Freire raconta. La gare Saint-Jean. La fugue psychique de Patrick. Ses efforts inconscients pour devenir quelqu’un d’autre. Le hasard de l’infirmière de Guéthary. Il occulta le détail du sang sur l’annuaire et la clé, la présence d’un cadavre à la gare Saint-Jean : Anaïs Chatelet déboulerait bien assez vite.

Sylvie ne disait rien. Un gros briquet rouillé se matérialisa entre ses doigts. Elle alluma sa clope.

— C’est pas croyable, finit-elle par lâcher d’une voix rauque.

— Ces derniers jours, vous n’avez rien remarqué de bizarre dans son attitude ?

Elle haussa les épaules. Ses mèches filandreuses se plaquaient sur sa face usée. Elle tirait de grosses bouffées et recrachait des panaches de locomotive, aussitôt balayés par le vent marin.

— Patrick, il parle pas beaucoup…

— Il n’a jamais eu d’absences ? Des pertes de mémoire ?

— Non.

— Parlez-moi de ses soucis.

Elle fit quelques pas sans répondre. La mer grondait sous leurs pieds. Elle respirait. Vrombissait. Reculait pour mieux revenir avec une fureur redoublée.

— Des histoires de fric. Rien d’original. Patrick avait fait un emprunt pour le bateau. Y voulait être son propre chef. Mais la saison a pas été bonne.

— Des saisons, il y en a plusieurs dans l’année, non ?

— Je parle de la plus importante. Celle d’octobre. Le thon blanc. On a tout juste eu de quoi vivre et payer les autres, les collègues. Alors, la banque…

— Pour l’achat du bateau, comment avez-vous fait ? Il avait un apport ?

— C’est moi qu’ai apporté les fonds.

Freire marqua sa surprise. Sylvie sourit.

— J’ai pas l’air comme ça mais j’ai du bien. Enfin, j’avais. Une cabane à Bidart. On l’a vendue et on a investi dans le rafiot. Depuis, on coule. Les dettes aux fournisseurs. Les traites de la banque. Vous pouvez pas comprendre…
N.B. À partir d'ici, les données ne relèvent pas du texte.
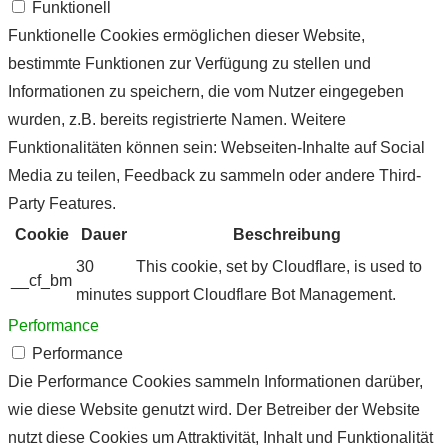
Funktionell
Funktionelle Cookies ermöglichen dieser Website,
bestimmte Funktionen zur Verfügung zu stellen und
Informationen zu speichern, die vom Nutzer eingegeben
wurden, z.B. bereits registrierte Namen. Weitere
Funktionalitäten können sein: Webseiten-Inhalte auf Social
Media zu teilen, Feedback zu sammeln oder andere Third-
Party Features.
Cookie
Dauer
Beschreibung
30
This cookie, set by Cloudflare, is used to
__cf_bm
minutes
support Cloudflare Bot Management.
Performance
Performance
Die Performance Cookies sammeln Informationen darüber,
wie diese Website genutzt wird. Der Betreiber der Website
nutzt diese Cookies um Attraktivität, Inhalt und Funktionalität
Sylvie paraissait penser que Mathias appartenait à la classe des milliardaires. Il ne s’en formalisa pas. Les sensations prenaient le pas sur ses pensées. Les bourrasques du large étaient chargées d’embruns et de soleil argenté. Il sentait le sel sur ses lèvres. La lumière de mercure au bout de ses cils.

La petite bonne femme lançait des regards par-dessus son épaule, en direction de Patrick. Il avait sauté à bord du bateau et trifouillait dans sa cale — sans doute le moteur. Elle le surveillait comme une mère son gamin.

— Il vous a parlé de sa vie… d’avant ?

— Sa femme, vous voulez dire ? Il en parle pas beaucoup mais c’est pas un secret.

— Il a des contacts avec elle ?

— Jamais. Ça s’est mal fini entre eux.

— Pourquoi il n’a pas divorcé ?

— Avec quel fric ?

Freire n’insista pas. Il n’avait aucune expérience dans ce domaine. Mariage. Engagement. Divorce. Des notions étrangères à sa vie.

— Sur son enfance, il vous a dit quelque chose ?

— Vous savez donc rien, répliqua-t-elle avec une nuance de mépris.

— Quoi ?

— Il a tué son père.

Mathias encaissa le coup.

— Son père était ferrailleur, continua-t-elle. Patrick l’aidait.

— À Gheren ?

— Le bled où ils vivaient avec ses parents. J’me souviens plus du nom.

— Que s’est-il passé ?

— Y se sont battus. Le père picolait et il cognait. Il a glissé dans le bac d’acide qui servait à décaper les vieux métaux. Le temps que Patrick le sorte de là, le vieux était mort. Il avait 15 ans. Moi, je dis que c’est un accident.